Sunday, March 22, 2015

Asosiasi Petani Tebu Protes Kebijakan Impor Gula

Asosiasi Petani Tebu Rakyat Indonesia (APTRI) menyesalkan rekomendasi impor raw sugar 1,5 juta ton oleh Kementerian Perindustrian. "Saya geram dengan rekomendasi itu," kata Ketua APTRI Soemitro Samadikoen, Ahad, 22 Maret 2015.

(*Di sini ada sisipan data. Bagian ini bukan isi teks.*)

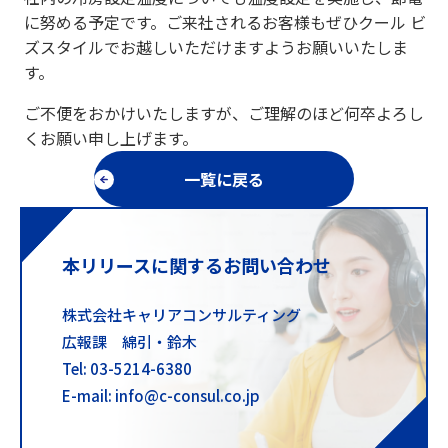
に努める予定です。ご来社されるお客様もぜひクール ビ
ズスタイルでお越しいただけますようお願いいたしま
す。
ご不便をおかけいたしますが、ご理解のほど何卒よろし
くお願い申し上げます。
一覧に戻る
本リリースに関するお問い合わせ
株式会社キャリアコンサルティング
広報課 綿引・鈴木
Tel: 03-5214-6380
E-mail: info@c-consul.co.jp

Soemitro geram karena Kementerian Perindustrian mengajukan impor raw sugar untuk dua kuartal sekaligus. Ini disebutnya tidak mendukung kebijakan Menteri Perdagangan untuk melakukan evaluasi impor raw sugar tiap kuartal. Padahal evaluasi izin impor tiap kuartal itu dilakukan untuk mengetahui kebutuhan raw sugar oleh industri makanan-minuman.

Soemitro khawatir impor raw sugar besar-besaran ini akan mengulangi lagi kejadian pada 2013. Saat itu keran impor raw sugar dibuka lebar sehingga menyebabkan harga gula di masyarakat hancur-hancuran. Penyebabnya adalah gula rafinasi yang sebenarnya hanya dijual untuk industri makanan-minuman ternyata juga merembes di masyarakat. "Kami tidak setuju rekomendasi impor dilakukan dua kuartal sekaligus," kata Soemitro.

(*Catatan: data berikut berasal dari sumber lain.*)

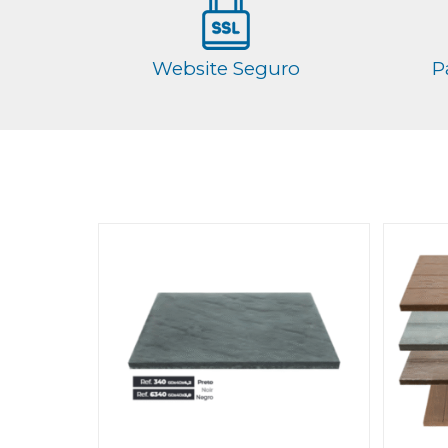
Website Seguro
P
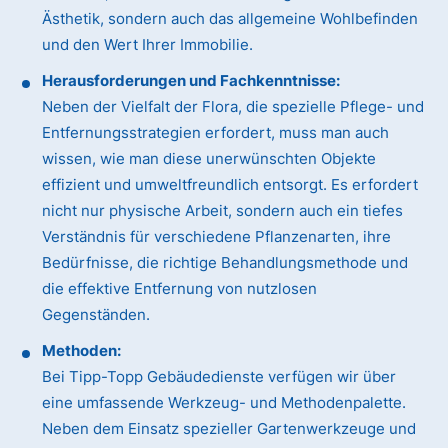
Ästhetik, sondern auch das allgemeine Wohlbefinden
und den Wert Ihrer Immobilie.
Herausforderungen und Fachkenntnisse:
Neben der Vielfalt der Flora, die spezielle Pflege- und
Entfernungsstrategien erfordert, muss man auch
wissen, wie man diese unerwünschten Objekte
effizient und umweltfreundlich entsorgt. Es erfordert
nicht nur physische Arbeit, sondern auch ein tiefes
Verständnis für verschiedene Pflanzenarten, ihre
Bedürfnisse, die richtige Behandlungsmethode und
die effektive Entfernung von nutzlosen
Gegenständen.
Methoden:
Bei Tipp-Topp Gebäudedienste verfügen wir über
eine umfassende Werkzeug- und Methodenpalette.
Neben dem Einsatz spezieller Gartenwerkzeuge und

Izin impor raw sugar ini dilakukan dua kuartal sekaligus untuk kebutuhan April-Juni dan Juli-September. Jumlah per kuartalnya 750 ribu ton, lebih tinggi ketimbang kebutuhan untuk kuartal Januari-Maret sekitar 600 ribu ton. Direktur Jenderal Industri Agro Kementerian Perdagangan Panggah Susanto mengatakan jumlah impor yang lebih besar itu bertujuan mengantisipasi pelonjakan kebutuhan pada hari raya Lebaran pertengahan tahun ini.

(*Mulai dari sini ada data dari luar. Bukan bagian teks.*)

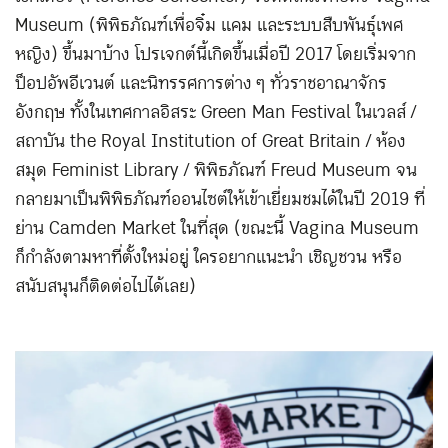
Museum (พิพิธภัณฑ์เพื่อจิ๋ม แคม และระบบสืบพันธุ์เพศ
หญิง) ขึ้นมาบ้าง โปรเจกต์นี้เกิดขึ้นเมื่อปี 2017 โดยเริ่มจาก
ป็อปอัพอีเวนต์ และนิทรรศการต่าง ๆ ทั่วราชอาณาจักร
อังกฤษ ทั้งในเทศกาลอิสระ Green Man Festival ในเวลส์ /
สถาบัน the Royal Institution of Great Britain / ห้อง
สมุด Feminist Library / พิพิธภัณฑ์ Freud Museum จน
กลายมาเป็นพิพิธภัณฑ์ออนไซต์ให้เข้าเยี่ยมชมได้ในปี 2019 ที่
ย่าน Camden Market ในที่สุด (ขณะนี้ Vagina Museum
ก็กำลังตามหาที่ตั้งใหม่อยู่ ใครอยากแนะนำ เชิญชวน หรือ
สนับสนุนก็ติดต่อไปได้เลย)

Soemitro mengatakan jumlah tersebut sangat besar. Dengan impor sebesar itu, berarti Kementerian Perindustrian mengasumsikan kebutuhan gula rafinasi untuk industri makanan dan minuman 2,8 juta ton. Padahal, hingga kini, jumlah kebutuhan gula rafinasi untuk industri makanan dan minuman belum diketahui dengan pasti. Itulah yang membuat Kementerian Perdagangan punya ide untuk mengevaluasi izin impor tiap kuartal.

Soemitro meminta Kementerian Perindustrian tidak hanya memikirkan industri gula rafinasi. Dampak impor terhadap keberadaan industri gula nasional dan petani tebu juga mesti diperhatikan. "Impor besar-besaran tidak selaras dengan harapan Presiden Jokowi yang bercita-cita melakukan swasembada pangan," kata Soemitro.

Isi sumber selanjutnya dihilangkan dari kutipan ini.